Extracted entries
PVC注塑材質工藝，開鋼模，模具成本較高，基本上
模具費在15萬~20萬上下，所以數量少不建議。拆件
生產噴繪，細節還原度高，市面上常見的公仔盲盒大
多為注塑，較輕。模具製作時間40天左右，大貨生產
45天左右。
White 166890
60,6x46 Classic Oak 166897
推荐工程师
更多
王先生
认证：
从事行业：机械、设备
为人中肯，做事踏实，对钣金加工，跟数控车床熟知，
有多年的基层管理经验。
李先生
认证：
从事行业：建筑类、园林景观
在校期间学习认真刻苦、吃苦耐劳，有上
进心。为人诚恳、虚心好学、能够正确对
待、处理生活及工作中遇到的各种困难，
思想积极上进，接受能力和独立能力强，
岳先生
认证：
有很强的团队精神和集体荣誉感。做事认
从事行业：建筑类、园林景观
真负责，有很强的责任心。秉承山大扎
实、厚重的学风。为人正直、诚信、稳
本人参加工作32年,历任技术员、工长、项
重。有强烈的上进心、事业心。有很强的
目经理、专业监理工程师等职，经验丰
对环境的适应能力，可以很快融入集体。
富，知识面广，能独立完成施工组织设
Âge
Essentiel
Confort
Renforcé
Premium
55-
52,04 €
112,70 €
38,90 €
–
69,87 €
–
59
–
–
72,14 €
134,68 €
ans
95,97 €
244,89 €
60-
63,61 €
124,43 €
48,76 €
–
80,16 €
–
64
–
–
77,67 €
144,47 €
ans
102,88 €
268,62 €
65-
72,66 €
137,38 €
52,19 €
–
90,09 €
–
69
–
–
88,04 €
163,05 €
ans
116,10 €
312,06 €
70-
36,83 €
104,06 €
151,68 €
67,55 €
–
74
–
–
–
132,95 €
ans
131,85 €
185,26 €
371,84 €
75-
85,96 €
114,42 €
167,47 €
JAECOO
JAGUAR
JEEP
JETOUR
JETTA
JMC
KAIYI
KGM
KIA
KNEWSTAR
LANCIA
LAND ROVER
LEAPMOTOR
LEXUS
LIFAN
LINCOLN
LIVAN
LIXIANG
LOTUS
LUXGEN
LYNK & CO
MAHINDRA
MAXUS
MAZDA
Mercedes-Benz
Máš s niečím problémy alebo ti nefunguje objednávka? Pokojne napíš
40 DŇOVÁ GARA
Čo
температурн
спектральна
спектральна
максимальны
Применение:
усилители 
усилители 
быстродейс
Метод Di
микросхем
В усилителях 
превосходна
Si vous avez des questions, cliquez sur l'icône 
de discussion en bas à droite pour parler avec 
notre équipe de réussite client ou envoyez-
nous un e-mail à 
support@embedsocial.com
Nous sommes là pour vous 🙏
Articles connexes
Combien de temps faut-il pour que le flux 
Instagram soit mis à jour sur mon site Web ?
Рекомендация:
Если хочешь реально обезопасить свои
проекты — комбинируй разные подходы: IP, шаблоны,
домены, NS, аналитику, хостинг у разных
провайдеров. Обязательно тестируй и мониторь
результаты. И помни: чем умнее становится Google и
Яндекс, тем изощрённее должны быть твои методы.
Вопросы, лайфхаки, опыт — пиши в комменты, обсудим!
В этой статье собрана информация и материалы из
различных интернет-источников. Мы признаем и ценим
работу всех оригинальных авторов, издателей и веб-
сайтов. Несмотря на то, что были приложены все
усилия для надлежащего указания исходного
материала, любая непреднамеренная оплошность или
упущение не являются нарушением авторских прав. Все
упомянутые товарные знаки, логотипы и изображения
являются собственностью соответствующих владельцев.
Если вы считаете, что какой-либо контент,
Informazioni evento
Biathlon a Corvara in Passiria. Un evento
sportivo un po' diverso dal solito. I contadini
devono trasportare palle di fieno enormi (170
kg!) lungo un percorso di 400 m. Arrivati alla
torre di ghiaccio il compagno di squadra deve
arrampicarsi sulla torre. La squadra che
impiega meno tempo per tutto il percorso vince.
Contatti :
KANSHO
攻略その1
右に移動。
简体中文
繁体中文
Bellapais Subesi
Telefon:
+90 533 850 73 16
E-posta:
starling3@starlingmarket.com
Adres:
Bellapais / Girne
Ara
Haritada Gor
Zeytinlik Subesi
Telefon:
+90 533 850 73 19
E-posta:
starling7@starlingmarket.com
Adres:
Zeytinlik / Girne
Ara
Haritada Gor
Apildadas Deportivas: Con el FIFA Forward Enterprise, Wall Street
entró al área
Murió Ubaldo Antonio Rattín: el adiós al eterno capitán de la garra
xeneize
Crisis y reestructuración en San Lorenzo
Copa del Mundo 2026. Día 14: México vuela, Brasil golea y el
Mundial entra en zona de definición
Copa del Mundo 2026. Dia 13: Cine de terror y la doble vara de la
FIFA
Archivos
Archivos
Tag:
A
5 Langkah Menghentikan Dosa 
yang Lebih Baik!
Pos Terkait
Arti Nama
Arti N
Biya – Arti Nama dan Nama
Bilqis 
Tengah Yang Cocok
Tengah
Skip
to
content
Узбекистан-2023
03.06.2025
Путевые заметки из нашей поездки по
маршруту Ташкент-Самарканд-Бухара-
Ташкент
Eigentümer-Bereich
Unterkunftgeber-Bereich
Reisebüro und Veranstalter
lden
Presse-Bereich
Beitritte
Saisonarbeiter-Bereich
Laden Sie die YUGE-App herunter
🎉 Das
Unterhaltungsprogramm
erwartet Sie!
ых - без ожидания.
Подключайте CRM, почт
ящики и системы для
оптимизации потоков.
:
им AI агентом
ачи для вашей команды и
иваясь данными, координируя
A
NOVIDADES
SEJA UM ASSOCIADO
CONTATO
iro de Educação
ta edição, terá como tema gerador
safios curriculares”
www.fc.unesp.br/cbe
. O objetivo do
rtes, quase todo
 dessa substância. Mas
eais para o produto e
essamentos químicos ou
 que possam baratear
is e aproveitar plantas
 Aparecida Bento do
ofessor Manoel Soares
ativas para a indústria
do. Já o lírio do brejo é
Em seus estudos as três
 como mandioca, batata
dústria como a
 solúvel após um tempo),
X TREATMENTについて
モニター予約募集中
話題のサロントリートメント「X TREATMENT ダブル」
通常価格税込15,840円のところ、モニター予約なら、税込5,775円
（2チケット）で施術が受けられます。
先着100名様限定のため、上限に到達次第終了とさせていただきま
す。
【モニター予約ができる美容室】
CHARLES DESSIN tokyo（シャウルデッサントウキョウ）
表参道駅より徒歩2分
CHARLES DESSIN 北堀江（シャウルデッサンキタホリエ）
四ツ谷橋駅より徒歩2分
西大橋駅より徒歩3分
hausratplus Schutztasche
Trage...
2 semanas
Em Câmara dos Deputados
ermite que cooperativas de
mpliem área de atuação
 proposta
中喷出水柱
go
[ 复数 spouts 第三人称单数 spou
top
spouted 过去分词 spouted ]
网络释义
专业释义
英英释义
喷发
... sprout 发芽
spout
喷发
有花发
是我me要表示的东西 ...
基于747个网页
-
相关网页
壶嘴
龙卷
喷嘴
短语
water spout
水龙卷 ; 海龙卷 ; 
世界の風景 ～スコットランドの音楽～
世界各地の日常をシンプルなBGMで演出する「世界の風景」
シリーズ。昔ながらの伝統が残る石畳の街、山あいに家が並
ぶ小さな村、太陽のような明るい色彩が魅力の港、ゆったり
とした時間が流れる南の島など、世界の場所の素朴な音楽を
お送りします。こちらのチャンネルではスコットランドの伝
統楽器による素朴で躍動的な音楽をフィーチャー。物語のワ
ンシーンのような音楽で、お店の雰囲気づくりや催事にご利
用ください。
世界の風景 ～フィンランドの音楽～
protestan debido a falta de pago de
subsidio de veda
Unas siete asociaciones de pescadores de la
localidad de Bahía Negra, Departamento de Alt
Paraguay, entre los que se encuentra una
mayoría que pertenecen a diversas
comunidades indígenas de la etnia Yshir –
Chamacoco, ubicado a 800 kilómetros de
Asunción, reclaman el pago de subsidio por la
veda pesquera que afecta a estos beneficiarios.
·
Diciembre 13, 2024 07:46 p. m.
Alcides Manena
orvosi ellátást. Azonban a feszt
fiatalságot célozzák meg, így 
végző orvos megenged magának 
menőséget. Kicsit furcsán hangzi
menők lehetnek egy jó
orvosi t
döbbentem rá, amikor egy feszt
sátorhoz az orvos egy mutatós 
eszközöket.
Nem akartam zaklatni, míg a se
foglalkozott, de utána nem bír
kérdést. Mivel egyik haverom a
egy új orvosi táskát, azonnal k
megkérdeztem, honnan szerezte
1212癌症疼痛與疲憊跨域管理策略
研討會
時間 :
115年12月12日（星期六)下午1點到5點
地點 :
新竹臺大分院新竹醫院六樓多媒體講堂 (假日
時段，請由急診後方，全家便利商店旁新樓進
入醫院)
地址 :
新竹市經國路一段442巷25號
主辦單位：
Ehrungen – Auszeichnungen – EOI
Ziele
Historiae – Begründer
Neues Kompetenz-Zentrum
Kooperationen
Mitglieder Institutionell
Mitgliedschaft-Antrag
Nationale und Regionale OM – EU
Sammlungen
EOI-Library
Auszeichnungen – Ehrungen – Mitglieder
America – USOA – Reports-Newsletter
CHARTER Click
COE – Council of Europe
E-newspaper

What the exercise asks
Could you restate, word for word, the lines above from the one with "mayoría que pertenecen a diversas" to the one with "fiatalságot célozzák meg, így", both included?

Exercise result
mayoría que pertenecen a diversas
comunidades indígenas de la etnia Yshir –
Chamacoco, ubicado a 800 kilómetros de
Asunción, reclaman el pago de subsidio por la
veda pesquera que afecta a estos beneficiarios.
·
Diciembre 13, 2024 07:46 p. m.
Alcides Manena
orvosi ellátást. Azonban a feszt
fiatalságot célozzák meg, így 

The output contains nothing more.